Break down that six-figure cohort even further with a look at incomes greater than $250,000. In 2014, they represented 1 per cent of all returns filed and earned 11.3 per cent of all income. Their share of federal income tax paid: 21.1 per cent.

For the record, the provincial statistics are broadly similar. And here is one last relevant fact in this debate: Consider all taxes and fees as a percentage of the economy. In 2014, such revenues amounted to 38.5 per cent of GDP; in 2015 the figure was 38.6 per cent.

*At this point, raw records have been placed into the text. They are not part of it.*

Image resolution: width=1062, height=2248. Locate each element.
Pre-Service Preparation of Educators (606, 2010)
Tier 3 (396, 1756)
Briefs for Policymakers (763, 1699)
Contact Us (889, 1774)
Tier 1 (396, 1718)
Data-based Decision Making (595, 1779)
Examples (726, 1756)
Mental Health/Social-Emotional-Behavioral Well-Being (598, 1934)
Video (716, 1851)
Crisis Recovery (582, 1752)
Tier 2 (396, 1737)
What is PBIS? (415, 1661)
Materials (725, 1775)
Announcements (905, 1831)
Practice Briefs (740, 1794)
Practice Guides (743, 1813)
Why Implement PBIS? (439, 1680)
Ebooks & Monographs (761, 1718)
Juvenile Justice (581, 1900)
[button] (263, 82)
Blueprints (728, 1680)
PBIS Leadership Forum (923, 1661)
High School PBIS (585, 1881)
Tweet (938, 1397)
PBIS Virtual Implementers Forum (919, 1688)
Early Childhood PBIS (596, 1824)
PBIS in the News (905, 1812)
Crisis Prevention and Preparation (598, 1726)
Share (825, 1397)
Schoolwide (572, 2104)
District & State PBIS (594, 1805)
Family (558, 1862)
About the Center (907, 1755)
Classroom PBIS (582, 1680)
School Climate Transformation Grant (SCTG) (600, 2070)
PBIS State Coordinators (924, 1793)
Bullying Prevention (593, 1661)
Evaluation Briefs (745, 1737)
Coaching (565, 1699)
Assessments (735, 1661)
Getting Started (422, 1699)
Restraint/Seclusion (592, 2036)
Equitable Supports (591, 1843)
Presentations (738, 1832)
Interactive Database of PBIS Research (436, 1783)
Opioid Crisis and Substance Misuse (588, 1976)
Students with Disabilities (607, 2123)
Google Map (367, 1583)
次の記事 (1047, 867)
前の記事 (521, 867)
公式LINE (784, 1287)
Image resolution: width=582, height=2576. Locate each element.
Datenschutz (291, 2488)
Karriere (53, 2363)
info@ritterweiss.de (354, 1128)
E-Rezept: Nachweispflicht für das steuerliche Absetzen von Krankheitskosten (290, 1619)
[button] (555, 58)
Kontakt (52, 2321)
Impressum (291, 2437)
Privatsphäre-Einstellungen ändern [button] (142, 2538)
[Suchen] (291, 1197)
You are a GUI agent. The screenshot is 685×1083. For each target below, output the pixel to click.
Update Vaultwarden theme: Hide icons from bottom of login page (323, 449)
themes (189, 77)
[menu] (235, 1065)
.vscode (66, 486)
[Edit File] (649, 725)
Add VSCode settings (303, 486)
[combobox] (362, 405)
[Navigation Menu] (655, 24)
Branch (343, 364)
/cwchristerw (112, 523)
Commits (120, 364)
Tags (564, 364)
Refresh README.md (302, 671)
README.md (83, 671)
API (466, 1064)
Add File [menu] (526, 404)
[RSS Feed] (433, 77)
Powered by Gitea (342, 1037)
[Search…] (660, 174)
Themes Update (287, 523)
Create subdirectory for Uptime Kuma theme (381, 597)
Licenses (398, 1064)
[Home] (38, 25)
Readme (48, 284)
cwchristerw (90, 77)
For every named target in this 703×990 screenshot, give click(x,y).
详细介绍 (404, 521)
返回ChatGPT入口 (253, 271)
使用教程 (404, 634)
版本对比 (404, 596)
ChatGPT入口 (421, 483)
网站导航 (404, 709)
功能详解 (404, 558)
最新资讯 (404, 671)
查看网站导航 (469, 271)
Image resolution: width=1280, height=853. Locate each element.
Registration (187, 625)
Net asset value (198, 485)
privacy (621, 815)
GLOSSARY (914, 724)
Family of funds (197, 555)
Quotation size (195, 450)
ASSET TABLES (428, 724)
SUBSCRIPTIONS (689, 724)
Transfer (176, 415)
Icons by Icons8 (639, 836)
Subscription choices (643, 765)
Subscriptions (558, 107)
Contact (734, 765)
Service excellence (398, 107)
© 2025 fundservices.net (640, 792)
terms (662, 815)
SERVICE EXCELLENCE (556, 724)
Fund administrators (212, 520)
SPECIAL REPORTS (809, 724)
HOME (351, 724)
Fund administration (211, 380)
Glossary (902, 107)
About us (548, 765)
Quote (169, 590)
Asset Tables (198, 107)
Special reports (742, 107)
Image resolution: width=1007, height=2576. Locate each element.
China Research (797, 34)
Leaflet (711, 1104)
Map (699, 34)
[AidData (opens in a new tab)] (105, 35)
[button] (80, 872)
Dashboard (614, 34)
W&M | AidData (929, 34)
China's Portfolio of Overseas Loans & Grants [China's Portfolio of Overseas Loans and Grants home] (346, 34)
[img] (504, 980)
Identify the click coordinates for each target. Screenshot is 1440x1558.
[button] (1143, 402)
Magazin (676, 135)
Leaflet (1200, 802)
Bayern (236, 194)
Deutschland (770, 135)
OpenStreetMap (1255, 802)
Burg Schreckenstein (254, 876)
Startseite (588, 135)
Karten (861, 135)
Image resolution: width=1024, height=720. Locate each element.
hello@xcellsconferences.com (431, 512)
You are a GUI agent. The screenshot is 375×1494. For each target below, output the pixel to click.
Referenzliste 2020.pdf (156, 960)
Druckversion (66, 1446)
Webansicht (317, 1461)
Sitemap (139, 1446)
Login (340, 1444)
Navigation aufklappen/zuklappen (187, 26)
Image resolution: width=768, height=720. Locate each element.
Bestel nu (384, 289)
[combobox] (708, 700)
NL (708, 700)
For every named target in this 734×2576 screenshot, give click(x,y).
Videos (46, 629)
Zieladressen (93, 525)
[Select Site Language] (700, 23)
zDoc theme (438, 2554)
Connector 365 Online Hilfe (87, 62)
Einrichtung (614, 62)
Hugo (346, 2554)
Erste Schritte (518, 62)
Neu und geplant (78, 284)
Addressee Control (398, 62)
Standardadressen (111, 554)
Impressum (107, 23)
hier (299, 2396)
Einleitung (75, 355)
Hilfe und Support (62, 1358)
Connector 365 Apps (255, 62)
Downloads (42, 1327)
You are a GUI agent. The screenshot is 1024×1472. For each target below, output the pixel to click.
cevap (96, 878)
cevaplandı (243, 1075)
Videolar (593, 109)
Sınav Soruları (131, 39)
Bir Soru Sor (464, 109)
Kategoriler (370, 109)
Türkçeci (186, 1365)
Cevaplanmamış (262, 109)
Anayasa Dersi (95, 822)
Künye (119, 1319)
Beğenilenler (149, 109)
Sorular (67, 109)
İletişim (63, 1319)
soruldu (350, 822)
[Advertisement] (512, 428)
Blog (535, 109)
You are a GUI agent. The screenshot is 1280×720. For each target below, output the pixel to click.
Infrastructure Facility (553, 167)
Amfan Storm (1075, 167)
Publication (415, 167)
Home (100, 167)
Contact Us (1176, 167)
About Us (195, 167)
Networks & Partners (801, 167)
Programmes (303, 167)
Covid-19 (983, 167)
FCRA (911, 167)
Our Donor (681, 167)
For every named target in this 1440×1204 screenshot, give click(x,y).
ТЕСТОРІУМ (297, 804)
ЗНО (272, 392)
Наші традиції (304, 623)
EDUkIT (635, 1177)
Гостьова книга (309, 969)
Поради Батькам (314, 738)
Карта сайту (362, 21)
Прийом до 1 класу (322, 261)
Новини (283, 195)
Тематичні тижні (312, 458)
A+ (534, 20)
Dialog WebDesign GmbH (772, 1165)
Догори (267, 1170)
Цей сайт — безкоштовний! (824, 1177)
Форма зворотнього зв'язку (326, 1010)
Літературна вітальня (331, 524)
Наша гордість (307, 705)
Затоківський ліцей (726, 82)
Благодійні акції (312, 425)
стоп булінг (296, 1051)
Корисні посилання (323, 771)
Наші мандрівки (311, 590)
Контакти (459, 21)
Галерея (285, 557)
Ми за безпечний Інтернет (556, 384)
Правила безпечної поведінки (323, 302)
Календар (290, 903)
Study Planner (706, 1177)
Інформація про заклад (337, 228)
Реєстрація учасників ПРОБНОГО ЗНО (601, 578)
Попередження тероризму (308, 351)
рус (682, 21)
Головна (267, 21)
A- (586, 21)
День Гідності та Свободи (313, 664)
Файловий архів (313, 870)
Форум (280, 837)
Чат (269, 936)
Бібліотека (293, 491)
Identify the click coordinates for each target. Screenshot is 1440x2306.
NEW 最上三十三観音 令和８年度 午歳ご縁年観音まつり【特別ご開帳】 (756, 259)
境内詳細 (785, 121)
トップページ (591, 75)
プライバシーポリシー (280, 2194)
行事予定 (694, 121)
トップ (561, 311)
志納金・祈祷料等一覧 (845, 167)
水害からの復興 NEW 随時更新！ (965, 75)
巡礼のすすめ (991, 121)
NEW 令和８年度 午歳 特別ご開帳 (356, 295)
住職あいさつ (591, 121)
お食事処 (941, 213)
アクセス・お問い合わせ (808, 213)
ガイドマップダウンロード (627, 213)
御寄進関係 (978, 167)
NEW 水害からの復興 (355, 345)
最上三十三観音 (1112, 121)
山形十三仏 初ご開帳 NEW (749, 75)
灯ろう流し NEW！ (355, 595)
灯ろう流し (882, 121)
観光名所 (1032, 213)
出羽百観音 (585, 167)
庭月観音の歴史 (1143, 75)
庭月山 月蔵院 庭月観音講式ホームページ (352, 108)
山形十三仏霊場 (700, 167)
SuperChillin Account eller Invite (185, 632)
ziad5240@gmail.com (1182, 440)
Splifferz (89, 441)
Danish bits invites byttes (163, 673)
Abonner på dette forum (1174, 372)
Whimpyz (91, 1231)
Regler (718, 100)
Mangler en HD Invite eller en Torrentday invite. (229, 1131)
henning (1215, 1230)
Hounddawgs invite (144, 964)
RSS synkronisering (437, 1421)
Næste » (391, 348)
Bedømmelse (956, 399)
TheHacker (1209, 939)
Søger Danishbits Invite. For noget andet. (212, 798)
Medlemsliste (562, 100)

That percentage has been higher during wars and when governments paid a fortune in debt interest (in the 1980s). However, there was a notable decade when governments taxed Canadians less than they do now: the 1970s, when the current Prime Minister’s father, Pierre Trudeau, was (mostly) in power. Between 1970 and 1979, total taxes and fees sent to all levels of government never rose above 38.1 per cent of GDP (in 1974). In the Pierre Trudeau decade, the lowest taxed year was in 1970. That’s when revenues to all governments constituted 35.2 per cent of the economy.

I agree with the current Prime Minister’s claim that the “middle class pay too much in taxes.” But that’s because I know how often governments misallocate our tax dollars. But Mr. Trudeau’s claim that the rich don’t pay enough – the core assumption in the proposed tax changes – is simply wrong: There is no one in Canada who pays too little in tax.

Mark Milke is author of Tax Me I’m Canadian: Your Money and How Politicians Spend It.